Let me play the fool.
With mirth and laughter let old wrinkles come.
And let my liver rather heat with wine
Than my heart cool with mortifying groans.
Why should a man whose blood is warm within
Sit like his grandsire cut in alabaster,
Sleep when he wakes, and creep into the jaundice
By being peevish? I tell thee what, Antonio—
I love thee, and `tis my love which speaks—
There are a sort of men whose visages
Do cream and mantle like a standing pond,
And do a willful stillness entertain
With purpose to be dressed in an opinion
Of wisdom, gravity, profound conceit ,
As who should say, “I am Sir Oracle,
And when I ope my lips, let no dog bark!”
O my Antonio, I do know of these
That therefore only are reputed wise
For saying nothing, when I am very sure
If they should speak, would almost damn those ears
Which, hearing them, would call their brothers fools……..
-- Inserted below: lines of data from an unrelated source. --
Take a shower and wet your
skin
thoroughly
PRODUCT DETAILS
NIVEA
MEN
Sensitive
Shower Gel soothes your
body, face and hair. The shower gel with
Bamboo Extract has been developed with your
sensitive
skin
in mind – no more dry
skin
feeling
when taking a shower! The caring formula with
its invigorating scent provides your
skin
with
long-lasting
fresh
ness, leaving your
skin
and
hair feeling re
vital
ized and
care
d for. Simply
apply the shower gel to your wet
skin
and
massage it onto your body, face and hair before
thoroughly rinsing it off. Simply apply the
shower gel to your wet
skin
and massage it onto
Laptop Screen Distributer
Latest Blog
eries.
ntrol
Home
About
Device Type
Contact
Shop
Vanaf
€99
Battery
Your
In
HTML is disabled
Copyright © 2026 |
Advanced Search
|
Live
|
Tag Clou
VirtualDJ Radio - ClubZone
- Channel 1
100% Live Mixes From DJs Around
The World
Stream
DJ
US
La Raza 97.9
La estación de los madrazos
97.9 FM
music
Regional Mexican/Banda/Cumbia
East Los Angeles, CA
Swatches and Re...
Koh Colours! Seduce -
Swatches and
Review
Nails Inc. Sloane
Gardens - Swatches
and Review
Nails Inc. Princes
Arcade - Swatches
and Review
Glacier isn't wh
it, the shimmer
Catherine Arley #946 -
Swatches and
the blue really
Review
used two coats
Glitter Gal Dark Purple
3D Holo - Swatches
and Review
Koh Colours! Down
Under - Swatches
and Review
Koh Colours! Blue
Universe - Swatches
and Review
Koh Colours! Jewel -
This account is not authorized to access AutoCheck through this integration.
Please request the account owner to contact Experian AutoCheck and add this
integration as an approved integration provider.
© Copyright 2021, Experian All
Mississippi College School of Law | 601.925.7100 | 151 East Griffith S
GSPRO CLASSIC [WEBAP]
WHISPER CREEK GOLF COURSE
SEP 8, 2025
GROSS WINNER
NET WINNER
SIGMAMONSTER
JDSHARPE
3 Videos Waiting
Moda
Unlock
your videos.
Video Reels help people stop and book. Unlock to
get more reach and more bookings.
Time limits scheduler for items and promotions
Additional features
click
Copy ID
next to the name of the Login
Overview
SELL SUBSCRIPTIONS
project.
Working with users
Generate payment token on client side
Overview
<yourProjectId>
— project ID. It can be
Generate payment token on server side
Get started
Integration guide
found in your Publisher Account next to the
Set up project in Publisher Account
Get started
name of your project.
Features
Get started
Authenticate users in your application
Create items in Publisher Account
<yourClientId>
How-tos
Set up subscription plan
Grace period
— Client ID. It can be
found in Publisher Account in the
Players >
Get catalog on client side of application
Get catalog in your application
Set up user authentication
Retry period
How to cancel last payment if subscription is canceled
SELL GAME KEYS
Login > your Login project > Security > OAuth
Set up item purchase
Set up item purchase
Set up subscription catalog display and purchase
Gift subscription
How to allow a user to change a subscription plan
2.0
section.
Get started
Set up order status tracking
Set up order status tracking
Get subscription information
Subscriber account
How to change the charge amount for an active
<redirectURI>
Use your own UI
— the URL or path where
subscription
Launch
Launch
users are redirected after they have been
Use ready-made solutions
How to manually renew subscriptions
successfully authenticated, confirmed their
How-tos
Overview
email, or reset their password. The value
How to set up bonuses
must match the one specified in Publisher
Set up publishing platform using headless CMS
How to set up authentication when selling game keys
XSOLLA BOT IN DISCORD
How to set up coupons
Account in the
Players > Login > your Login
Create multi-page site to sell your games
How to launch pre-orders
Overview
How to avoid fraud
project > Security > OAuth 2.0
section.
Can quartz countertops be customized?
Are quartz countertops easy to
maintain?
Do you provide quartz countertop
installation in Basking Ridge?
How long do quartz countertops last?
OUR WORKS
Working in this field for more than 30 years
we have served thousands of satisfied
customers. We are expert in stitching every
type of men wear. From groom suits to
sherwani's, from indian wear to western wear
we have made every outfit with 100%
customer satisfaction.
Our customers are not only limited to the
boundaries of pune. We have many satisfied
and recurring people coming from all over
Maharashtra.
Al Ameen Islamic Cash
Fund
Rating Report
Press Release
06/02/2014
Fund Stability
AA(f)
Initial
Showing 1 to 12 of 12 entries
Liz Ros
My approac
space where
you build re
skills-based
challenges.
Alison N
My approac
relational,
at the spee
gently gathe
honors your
When they talk, they think everybody else should keep quiet,
And that even dogs should stop barking.
I know a lot of men like that, Antonio.
The only reason they`re considered wise is because they don`t say anything.
I`m sure if they ever opened their mouths, everyone would see what fools they are.
~~ The Merchant of Venice, William Shakespeare ~~
The opening lines of any play or book needs to quickly introduce the characters and mood of the piece in order to keep our attention; and so Gratiano is shown as the happy-go-lucky fool of the piece, while his friend, Antonio, is presented as someone who tends towards introspection, caution and worry. Yet, although Gratiano is the jester of the piece, his words contain a deep measure of wisdom: his speech on love and force of habit inhibiting the course and passion of true love is a benchmark of spirit and good sense.
Some men appear to look wise by either saying nothing or talking a good deal of nothing: their words appear Oracular and full of wisdom but are so much verbal diarrhea: there are others who need to act rather than think on every single angle to achieve their heart`s desire. Antonio needs to cut down on thinking and talking, and just act on his desires or lose everything.
There is a time for talking and a time for action: Shakespeare is also telling us that an empty vessel will always make the loudest noise.